2. "One of my classmates was Prof Oloruntimeyin. Before my final examinations, there was an advertisement for the employment of a junior research fellow in Yoruba study at the University. Yoruba as a course was not available at the time. When Oloruntimeyin saw the advert, he advised me to go for it and I was selected.
One of the criteria for the appointment was a Master's degree certificate in either divinity, anthropology, English or literature. I was not qualified in any way. A week before the interview, the director of the Institute of African Studies, the late Prof R.G Armstrong, dropped a note in my pigeon hole at Melamby Hall. He wanted to see me. When I got there, he said he saw my application and asked why I applied when I did not even have a first degree. After more than one hour discussion, he was impressed with me and said he would short-list me. There were 11 people who had Master's degree that were invited. I was called in first. When I discovered that the interviewers did not know anything about the subject, the session became a lecture and I lectured them. Four days later, I got a letter of appointment and a note to choose an accommodation among the houses available on the campus. That was how I became a junior research fellow in Yoruba Studies even before I wrote my final first degree examination" Very interesting!!.

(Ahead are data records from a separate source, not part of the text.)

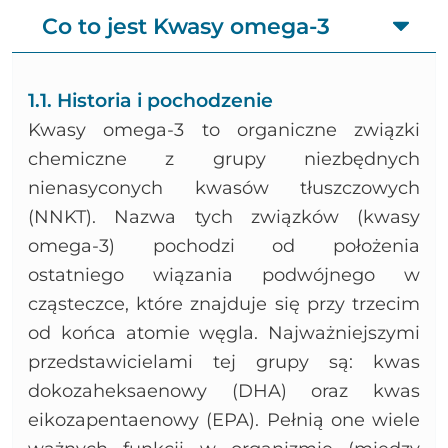
Bibliografia
Co to jest Kwasy omega-3
1.1. Historia i pochodzenie
Kwasy omega-3 to organiczne związki
chemiczne z grupy niezbędnych
nienasyconych kwasów tłuszczowych
(NNKT). Nazwa tych związków (kwasy
omega-3) pochodzi od położenia
ostatniego wiązania podwójnego w
cząsteczce, które znajduje się przy trzecim
od końca atomie węgla. Najważniejszymi
przedstawicielami tej grupy są: kwas
dokozaheksaenowy (DHA) oraz kwas
eikozapentaenowy (EPA). Pełnią one wiele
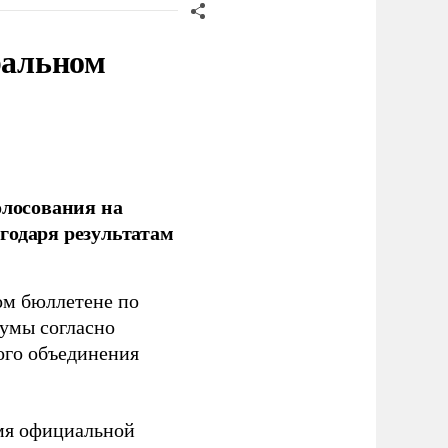
ральном
олосования на
годаря результатам
ом бюллетене по
думы согласно
ого объединения
емя официальной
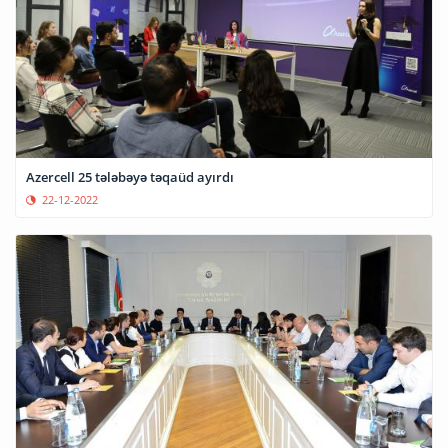
Azercell 25 tələbəyə təqaüd ayırdı
22-12-2022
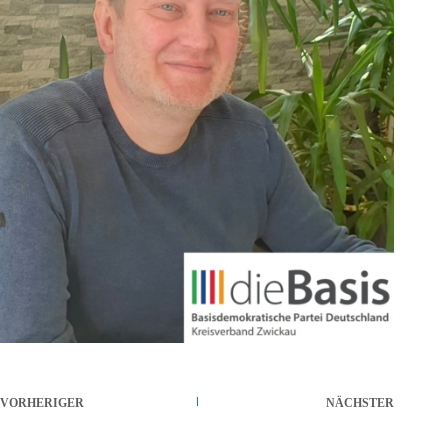
VORHERIGER
NÄCHSTER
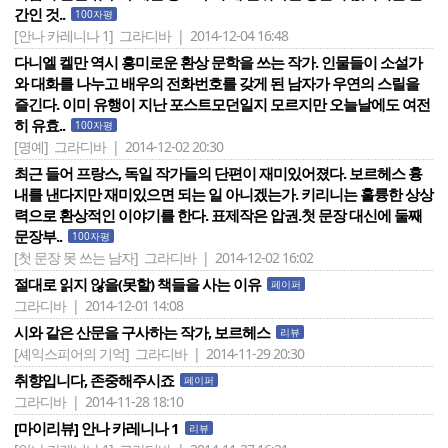
간인 것..
100자평
[안나 카레니나 1]
그라디바 | 2014-12-04 16:48
다니엘 켈만 역시 흥미로운 환상 문학을 쓰는 작가. 인물들이 소설가
와 대화를 나누고 배우의 전화번호를 갖게 된 남자가 우연의 스릴을
즐긴다. 이미 유행이 지난 포스트모던일지 모르지만 오늘날에도 여전
히 유효..
100자평
[명예]
그라디바 | 2014-12-02 20:30
최근 들어 프랑스, 독일 작가들의 단편이 재미있어졌다. 보르헤스 흉
내를 낸다지만 재미있으면 되는 일 아니겠는가. 키리니는 훌륭한 상상
력으로 환상적인 이야기를 한다. 표제작은 압권.첫 문장 대신에 둘째
문장부..
100자평
[첫 문장 못 쓰는 남자]
그라디바 | 2014-12-02 16:02
절대로 읽지 않을(못할) 책들을 사는 이유
페이퍼
그라디바 | 2014-12-01 14:08
시와 같은 산문을 구사하는 작가, 보르헤스
리뷰
[셰익스피어의 기억]
그라디바 | 2014-11-29 20:30
취향입니다, 존중해주시죠
페이퍼
그라디바 | 2014-11-28 18:10
[마이리뷰] 안나 카레니나 1
리뷰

3. "I went to Lagos twice in danfo (commercial bus) as a senator. On one occasion, I sat in the front seat. We entered Lagos at 5.30am. In the bus, people were talking about me. They said that I went to Abuja and I returned a poor man taking taxis each time I went out. One of them said that people like me who could not steal should not be voted for.
When the bus stopped, I looked back and greeted them. I introduced myself to them and they were shocked. The people make the politicians thieves. I don't cherish material things. My father built the house I live in in 1918 after he returned from the World War. I only built more houses in the compound to be comfortable. That is all I have." Prof. Wande Abimbola was the Senate Leader between November 1992 and November 1993 before late Sanni Abacha regime ousted National Assembly.
Very interesting with great lessons to learn!!!.